I think if you actually set reid_hit_counter_max = np.inf
, Norfair should work fine without ever destroying the object after an arbitrarily large occlusion, but I'm not sure I would recommend that, since if your footage is too long, then you might be storing an arbitrarily large amount of TrackedObject
instances in your Tracker
since you never destroy anything.A TrackedObject
instance has an attribute called TrackedObject.hit_counter
which is increased by one in the Tracker.update
method whenever it matches a Detection
(saturating at the value of hit_counter_max
, so the TrackedObject
will not increase it's hit counter whenever TrackedObject.hit_counter
is equal to hit_counter_max
), and decreased by one whenever it doesn't match any Detection
.
The TrackedObject.reid_hit_counter
attribute of a TrackedObject
instance is usually set to None
, except when the TrackedObject.hit_counter
stops being positive (due to many frames without matching a Detection
), at that point we set TrackedObject.reid_hit_counter
equal to reid_hit_counter_max
. From that moment, you will not try to match the TrackedObject
with Detections
, you will only try to match it with not yet initialized TrackedObject
instances. When your TrackedObject
doesn't match any uninitialized TrackedObject
, Norfair decreases its reid_hit_counter
by one. That keeps happening in every Tracker.update
iteration, until that TrackedObject
instance matches an uninitialized TrackedObject
(in which case they are merged), or until the reid_hit_counter
turns negative (in which case, the object is destroyed).
Hopefully @javiber might be able to answer your question regarding the drawing, I never had a problem with drawing the ids. I will check that on Monday to see what might be the issue.
One thing I also just realized, is that draw_ids
is not True
by default in the latest release!
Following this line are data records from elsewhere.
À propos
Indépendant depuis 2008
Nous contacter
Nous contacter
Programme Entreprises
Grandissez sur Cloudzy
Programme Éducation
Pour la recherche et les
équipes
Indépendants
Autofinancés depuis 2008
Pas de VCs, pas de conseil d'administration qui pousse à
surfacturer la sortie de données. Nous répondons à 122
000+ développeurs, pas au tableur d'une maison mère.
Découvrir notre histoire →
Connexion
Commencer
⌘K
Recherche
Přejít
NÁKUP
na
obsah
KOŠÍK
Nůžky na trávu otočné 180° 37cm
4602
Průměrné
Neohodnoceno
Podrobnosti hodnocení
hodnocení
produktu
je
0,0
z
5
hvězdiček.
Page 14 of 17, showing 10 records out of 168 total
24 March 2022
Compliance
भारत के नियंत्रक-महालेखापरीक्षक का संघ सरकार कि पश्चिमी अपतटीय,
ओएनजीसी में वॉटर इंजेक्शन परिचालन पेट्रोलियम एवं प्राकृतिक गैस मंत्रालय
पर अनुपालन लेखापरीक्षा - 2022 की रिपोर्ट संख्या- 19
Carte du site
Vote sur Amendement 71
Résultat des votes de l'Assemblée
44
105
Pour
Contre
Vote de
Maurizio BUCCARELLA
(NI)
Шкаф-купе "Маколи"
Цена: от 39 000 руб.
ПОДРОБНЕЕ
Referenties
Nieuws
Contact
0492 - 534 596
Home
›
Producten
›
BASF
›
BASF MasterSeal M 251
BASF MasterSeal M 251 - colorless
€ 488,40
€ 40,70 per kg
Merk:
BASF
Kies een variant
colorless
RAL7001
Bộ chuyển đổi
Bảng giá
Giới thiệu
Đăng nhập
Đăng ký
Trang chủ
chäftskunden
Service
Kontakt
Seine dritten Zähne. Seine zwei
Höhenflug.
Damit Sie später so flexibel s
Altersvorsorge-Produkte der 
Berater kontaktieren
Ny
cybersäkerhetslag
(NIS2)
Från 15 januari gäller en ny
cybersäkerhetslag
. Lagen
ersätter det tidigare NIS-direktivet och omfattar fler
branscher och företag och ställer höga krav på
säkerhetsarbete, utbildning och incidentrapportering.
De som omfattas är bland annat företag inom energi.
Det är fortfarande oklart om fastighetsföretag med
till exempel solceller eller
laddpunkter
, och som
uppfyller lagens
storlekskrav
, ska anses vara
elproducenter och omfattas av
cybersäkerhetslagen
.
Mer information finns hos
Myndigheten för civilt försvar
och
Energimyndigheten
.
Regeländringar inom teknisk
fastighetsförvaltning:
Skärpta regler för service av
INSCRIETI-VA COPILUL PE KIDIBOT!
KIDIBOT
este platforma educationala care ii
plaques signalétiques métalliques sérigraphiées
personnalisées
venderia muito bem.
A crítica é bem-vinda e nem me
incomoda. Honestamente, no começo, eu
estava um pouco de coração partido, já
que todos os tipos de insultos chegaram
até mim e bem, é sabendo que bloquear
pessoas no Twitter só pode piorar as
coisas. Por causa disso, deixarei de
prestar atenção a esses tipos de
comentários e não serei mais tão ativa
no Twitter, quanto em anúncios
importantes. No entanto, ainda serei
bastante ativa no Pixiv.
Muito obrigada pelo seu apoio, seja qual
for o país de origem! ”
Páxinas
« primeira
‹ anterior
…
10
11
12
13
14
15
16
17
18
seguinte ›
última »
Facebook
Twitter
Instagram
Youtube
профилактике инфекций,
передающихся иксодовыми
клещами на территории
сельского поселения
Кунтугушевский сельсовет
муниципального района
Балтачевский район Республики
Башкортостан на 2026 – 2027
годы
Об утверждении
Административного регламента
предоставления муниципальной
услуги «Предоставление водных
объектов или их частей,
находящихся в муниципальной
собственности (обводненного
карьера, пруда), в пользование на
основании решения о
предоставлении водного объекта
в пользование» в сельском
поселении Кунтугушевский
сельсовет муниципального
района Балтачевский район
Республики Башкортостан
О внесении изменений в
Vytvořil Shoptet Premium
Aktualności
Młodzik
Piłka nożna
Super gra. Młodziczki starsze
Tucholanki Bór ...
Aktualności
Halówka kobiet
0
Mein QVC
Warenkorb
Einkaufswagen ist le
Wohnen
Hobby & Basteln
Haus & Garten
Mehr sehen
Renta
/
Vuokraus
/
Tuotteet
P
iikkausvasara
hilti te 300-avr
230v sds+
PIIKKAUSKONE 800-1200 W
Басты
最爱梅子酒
That was changed afterwards here, so maybe installing Norfair from the master branch might also fix that. You can also try passing the argument draw_ids=True
in your code when calling draw_boxes
.
It will be set to True
by default in the next release.
Thanks @aguscas !
1) Yes, I am passing the tracked_objects returned by the Tracker.update method to the draw_boxes method. I am running an experiment right now and shall let you know if this works.
Installing from master made the ids visible as well. Thanks for all your help! Closing this issue.
@utility-aagrawal Hey did your issue of occlusion solved? if Yes then please let me know how you did that.
@smyousaf1 , you can check my code in the issue #307. It's not perfect but it works pretty good. It's really slow right now but if speed is not a priority for you right now, you can give it a try.
Hi @aguscas ,
I am using reid to rematch faces in case of occlusion. I have implemented something by following reid demo.py example. The only changes I made are:
1) Used embeddings from the VGG-face model detection.embedding = DeepFace.represent(img_path = cut, model_name = embed_model, enforce_detection = False, detector_backend = "retinaface")[0]["embedding"]
2) Used cosine similarity to find distance between faces
This is my embedding_distance method: def embedding_distance(matched_not_init_trackers, unmatched_trackers): snd_embedding = unmatched_trackers.last_detection.embedding
For some reason, it's not working and the tracker always assigns a new id/color to a face after occlusion. I have tried some of the suggestions from this page: https://tryolabs.github.io/norfair/2.2/getting_started/#detection-issues but not luck so far.
Do you have any suggestions for me?
I can share the code and my test video, in case that will provide more clarity. Thanks!